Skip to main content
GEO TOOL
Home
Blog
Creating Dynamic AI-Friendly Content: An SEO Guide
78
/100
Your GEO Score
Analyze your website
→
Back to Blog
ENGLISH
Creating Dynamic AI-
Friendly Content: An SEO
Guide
+--
## [Task goal]
Set down every line of the listing above again, exactly as given.

## [Answer to the exercise]
Skip to main content
GEO TOOL
Home
Blog
Creating Dynamic AI-Friendly Content: An SEO Guide
78
/100
Your GEO Score
Analyze your website
→
Back to Blog
ENGLISH
Creating Dynamic AI-
Friendly Content: An SEO
Guide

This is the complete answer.